The Turkish government has sanctioned Quran recitations by a different senior Islamic cleric each day of the Muslim holy month of Ramadan so far this year at the secular Hagia Sophia Museum. Christian-majority Greece has condemned the move as the “creeping Islamization of the building,” reports Agence France-Presse (AFP).
The news agency notes:
Last year, a Muslim cleric recited the Quran in the Hagia Sophia for the first time in 85 years to mark the opening of an exhibition.
But this Ramadan the Turkish authorities have gone a step further, with the state TV religion channel Diyanet TV broadcasting every day of the month the Quran recitation by a different senior Turkish cleric, the most extensive use of the building for religious purposes since it became a museum.
The Hagia Sophia was initially built as a church of the Christian Byzantine Empire in the sixth century, before it was converted into a mosque soon after the conquest of Constantinople by the Muslim Ottomans in 1453.
In the 1930s, it became a secular museum under Mustafa Kemal Ataturk.
AFP describes the current incarnation of the building as “one of the single most emblematic edifices of human civilization … [, a] universal heritage for peoples of all faiths.”
Echoing some Christian groups, Greece has been angered by the recent broadcast of Quran recitations at the secular facility in Muslim-majority Turkey, a move that has been sanctioned and allegedly encouraged by the ruling Justice and Development Party (AKP) of Islamic President Recep Tayyip Erdogan.
“The recitation, broadcast live on Diyanet TV, aroused a furious reaction from Greece, which for years has warily eyed what Athens sees a creeping Islamization of the building,” reports AFP.

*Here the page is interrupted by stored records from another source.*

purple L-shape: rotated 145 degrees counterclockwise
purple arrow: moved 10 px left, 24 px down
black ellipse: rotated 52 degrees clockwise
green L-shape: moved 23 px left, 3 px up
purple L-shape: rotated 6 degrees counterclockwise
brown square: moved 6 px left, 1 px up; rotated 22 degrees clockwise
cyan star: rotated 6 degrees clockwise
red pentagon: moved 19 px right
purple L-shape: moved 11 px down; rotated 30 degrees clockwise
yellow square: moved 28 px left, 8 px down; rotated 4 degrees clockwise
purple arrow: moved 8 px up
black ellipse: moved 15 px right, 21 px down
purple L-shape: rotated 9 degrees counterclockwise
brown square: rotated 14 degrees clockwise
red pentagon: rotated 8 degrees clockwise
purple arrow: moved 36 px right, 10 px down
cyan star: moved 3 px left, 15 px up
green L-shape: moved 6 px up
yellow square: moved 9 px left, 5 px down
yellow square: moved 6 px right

“This kind of obsession — bordering on bigotry — for holding Muslim ceremonies in a monument that belongs to the patrimony of humanity is incomprehensible and shows a lack of respect and contact with reality,” Greece’s Ministry of Foreign Affairs reportedly declared in a statement.
Nikos Kotzias, Greece’s foreign minister, has reportedly filed a complaint against the Turkish government’s recent use of the Hagia Sophia with the United Nations Educational, Scientific and Cultural Organization (UNESCO), the UN’s cultural heritage agency.
“We recognize the Hagia Sophia, as you mentioned, is a site of extraordinary significance, and we would encourage the Turkish Government to preserve the Hagia Sophia in a way that respects its traditions and its complex history,” Mark Toner, a U.S. State Department spokesman, told reporters on June 9.
Nevertheless, Tanju Bilgic, a spokesman for Turkey’s foreign affairs, characterized Greece’s comments as “unacceptable.”
Bilgic accused the Mediterranean nation of violating religious freedoms of its Muslim minority, indicating Greece “has not given permission for the construction of a mosque in Athens for years.”
“Some Turkish officials — including a recent culture minister — have voiced a desire to see the Hagia Sophia become a mosque again but this has never been an official policy,” notes AFP.
“Both sides may want to keep the dispute in check however, given the relatively robust relations between Turkey’s AKP government and Greek Premier Alexis Tsipras, particularly on the migration crisis,” it adds.